Today, It's all about America, baby!
Adam Smith
In Miami
AMERICANS will elect their president today in the final chapter of an election that has gripped the world.
After a race that has lasted two years voters will finally have the chance to decide who will replace the country's most unpopular president ever, George W Bush.
The 2008 election has broke records constantly with more people voting in the primaries, more voters than ever registering, more Afro-Americans set to vote and is the first $billion dollar election.
And Barack Obama's campaign has raised more money from more donors and has attracted the most ethnic diverse army of volunteers of any other political campaign in history.
And there are more volunteers giving their time for Barack Obama than in any campaign and the internet has played a massive part in the election.
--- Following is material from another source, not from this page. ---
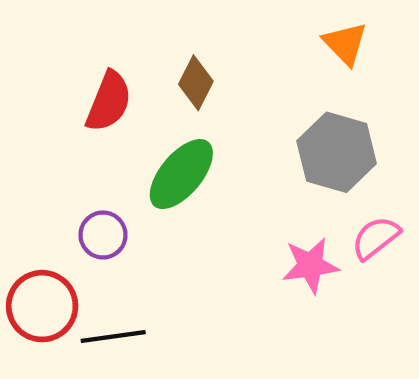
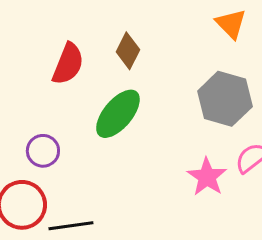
purple circle: (103, 235) -> (43, 151), moved
pink star: (310, 265) -> (207, 177), turned -30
However, In a country where you can buy a cheeseburger within a minute some voters will have to wait for over five hours to cast their vote.
Supporters of both parties will be descending on the polls to prevent either side putting off voters with every precinct a possible flashpoint.
The democrats have sent thousands of lawyers to battleground states to ensure the vote, and consequently, the result is legitimate.
Leland Keel, an attorney from Los Angeles who has flown to observe the election in Miami, said: "I am here to observe and ensure that everyone that is entitled to vote can enjoy that opportunity.
"There have been problems in Florida in the past, including the butterfly ballots and hanging chads in 2000, and in the last election there was mistakes and misdeeds."
Mr Keel, who is giving his time for free, added: "Obama's campaign is making the unprecedented, most comprehensive and to make everybody's vote counts."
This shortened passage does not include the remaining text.